=== Begin Enclosure ===
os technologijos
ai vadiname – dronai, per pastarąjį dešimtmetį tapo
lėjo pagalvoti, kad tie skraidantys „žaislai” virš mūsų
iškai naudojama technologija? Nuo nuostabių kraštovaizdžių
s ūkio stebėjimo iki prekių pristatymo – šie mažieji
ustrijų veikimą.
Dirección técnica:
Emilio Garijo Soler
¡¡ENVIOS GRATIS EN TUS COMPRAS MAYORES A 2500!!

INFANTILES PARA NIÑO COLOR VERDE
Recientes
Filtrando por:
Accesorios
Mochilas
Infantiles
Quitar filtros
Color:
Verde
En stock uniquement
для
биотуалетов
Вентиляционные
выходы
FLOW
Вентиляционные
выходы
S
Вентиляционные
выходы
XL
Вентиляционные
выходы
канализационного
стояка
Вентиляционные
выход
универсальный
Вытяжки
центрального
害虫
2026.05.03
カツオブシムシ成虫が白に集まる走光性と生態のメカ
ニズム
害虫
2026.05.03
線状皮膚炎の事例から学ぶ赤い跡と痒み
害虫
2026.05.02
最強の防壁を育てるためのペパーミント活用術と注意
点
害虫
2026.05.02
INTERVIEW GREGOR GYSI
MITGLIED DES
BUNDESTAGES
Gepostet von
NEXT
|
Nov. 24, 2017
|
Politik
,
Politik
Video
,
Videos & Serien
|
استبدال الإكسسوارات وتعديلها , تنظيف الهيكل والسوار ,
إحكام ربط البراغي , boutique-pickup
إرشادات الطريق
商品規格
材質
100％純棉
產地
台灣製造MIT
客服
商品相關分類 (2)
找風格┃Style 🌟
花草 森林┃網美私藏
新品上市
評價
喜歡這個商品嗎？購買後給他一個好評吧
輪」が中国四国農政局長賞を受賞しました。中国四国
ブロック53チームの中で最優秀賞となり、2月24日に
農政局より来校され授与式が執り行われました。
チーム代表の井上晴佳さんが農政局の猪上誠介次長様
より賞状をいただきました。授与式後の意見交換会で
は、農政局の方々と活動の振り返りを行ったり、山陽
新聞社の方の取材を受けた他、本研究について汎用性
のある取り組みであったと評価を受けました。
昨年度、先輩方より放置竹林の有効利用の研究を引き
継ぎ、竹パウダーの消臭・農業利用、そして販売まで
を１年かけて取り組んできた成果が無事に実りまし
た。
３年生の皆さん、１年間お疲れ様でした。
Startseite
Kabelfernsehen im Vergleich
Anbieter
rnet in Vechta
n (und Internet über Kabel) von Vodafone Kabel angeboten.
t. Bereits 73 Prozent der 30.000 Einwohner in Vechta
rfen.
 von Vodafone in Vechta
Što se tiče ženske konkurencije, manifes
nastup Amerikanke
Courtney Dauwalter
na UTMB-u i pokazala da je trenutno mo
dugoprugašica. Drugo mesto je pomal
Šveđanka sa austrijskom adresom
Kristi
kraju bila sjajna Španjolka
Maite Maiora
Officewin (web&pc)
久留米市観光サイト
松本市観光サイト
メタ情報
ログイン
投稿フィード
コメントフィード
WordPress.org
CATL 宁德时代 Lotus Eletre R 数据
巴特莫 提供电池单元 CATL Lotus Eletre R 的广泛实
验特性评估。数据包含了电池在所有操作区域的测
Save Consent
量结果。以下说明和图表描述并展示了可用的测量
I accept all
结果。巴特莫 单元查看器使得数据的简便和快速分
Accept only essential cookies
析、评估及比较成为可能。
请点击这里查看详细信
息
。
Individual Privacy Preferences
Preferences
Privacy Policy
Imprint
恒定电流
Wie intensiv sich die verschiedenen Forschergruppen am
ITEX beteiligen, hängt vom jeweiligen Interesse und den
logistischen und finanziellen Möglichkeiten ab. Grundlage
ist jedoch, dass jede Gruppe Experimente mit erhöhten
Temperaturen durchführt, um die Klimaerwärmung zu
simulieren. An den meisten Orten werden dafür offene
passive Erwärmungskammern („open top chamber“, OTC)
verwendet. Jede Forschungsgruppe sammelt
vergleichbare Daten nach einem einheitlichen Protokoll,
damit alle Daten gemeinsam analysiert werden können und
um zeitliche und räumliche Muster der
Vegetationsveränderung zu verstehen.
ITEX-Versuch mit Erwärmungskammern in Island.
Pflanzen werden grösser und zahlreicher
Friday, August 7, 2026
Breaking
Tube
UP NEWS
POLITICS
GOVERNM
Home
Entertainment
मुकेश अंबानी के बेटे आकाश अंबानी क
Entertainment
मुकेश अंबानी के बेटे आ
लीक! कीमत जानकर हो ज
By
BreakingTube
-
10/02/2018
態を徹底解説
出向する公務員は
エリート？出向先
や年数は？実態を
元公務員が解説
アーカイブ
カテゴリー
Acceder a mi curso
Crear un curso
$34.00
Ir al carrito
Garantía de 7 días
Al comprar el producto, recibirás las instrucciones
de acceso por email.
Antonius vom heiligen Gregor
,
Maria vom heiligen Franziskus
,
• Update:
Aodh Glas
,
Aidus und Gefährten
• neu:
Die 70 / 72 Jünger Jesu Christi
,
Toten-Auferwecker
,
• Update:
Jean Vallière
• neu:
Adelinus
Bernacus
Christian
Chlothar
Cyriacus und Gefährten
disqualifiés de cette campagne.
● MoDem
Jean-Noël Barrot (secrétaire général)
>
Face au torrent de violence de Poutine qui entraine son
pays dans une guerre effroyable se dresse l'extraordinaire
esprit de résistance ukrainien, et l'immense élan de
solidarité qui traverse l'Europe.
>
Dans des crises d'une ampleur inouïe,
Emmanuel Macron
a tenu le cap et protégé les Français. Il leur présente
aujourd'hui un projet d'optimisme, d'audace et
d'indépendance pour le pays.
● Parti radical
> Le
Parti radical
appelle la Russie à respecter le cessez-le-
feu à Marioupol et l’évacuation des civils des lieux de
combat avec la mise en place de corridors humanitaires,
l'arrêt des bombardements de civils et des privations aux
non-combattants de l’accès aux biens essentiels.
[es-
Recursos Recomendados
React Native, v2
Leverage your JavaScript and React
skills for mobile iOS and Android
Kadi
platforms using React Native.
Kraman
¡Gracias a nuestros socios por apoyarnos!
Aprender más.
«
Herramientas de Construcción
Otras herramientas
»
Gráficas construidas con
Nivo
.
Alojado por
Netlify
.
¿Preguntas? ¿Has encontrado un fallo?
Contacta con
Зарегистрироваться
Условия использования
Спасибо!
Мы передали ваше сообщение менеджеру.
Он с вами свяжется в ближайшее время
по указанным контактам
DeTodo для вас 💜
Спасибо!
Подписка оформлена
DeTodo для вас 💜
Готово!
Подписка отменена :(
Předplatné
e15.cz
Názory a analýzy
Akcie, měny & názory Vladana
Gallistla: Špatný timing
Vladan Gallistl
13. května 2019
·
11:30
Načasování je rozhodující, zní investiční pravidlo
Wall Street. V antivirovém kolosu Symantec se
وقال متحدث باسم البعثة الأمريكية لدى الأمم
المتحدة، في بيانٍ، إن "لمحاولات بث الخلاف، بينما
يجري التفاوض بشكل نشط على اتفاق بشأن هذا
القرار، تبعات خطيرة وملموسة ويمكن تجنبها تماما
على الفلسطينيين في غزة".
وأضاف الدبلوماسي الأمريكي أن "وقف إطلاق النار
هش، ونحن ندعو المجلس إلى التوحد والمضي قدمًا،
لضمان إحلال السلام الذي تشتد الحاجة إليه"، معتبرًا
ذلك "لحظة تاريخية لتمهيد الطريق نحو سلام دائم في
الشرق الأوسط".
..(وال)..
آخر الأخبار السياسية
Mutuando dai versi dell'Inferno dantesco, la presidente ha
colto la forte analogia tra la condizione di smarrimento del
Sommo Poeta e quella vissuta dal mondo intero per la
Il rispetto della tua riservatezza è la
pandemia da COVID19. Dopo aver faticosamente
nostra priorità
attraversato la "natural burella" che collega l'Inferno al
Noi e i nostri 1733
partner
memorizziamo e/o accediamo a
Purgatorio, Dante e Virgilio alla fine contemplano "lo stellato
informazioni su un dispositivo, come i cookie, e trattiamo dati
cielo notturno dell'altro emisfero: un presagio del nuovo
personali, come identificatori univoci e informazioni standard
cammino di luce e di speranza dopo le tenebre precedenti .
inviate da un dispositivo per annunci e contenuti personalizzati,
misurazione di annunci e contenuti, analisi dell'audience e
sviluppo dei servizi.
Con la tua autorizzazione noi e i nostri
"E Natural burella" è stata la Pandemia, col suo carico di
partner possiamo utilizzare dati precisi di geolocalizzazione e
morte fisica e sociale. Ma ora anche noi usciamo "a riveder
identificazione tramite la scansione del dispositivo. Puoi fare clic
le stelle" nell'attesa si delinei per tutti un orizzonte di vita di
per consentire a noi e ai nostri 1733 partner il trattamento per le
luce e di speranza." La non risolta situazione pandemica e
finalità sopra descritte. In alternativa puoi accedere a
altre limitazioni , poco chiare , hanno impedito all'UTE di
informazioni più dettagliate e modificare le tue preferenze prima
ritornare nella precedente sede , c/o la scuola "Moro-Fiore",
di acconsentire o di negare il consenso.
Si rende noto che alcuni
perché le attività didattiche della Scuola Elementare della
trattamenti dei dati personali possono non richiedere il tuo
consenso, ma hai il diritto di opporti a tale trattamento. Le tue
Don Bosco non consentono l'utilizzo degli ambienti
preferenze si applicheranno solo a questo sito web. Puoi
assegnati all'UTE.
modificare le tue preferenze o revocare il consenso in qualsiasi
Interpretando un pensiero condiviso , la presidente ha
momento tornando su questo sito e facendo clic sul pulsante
=== End Enclosure ===
**Action item:**
Write down, word for word, the lines above from the one containing "Face au torrent" through the one containing "d'indépendance pour le pays.", both ends included.

**Reply to the task:**
Face au torrent de violence de Poutine qui entraine son
pays dans une guerre effroyable se dresse l'extraordinaire
esprit de résistance ukrainien, et l'immense élan de
solidarité qui traverse l'Europe.
>
Dans des crises d'une ampleur inouïe,
Emmanuel Macron
a tenu le cap et protégé les Français. Il leur présente
aujourd'hui un projet d'optimisme, d'audace et
d'indépendance pour le pays.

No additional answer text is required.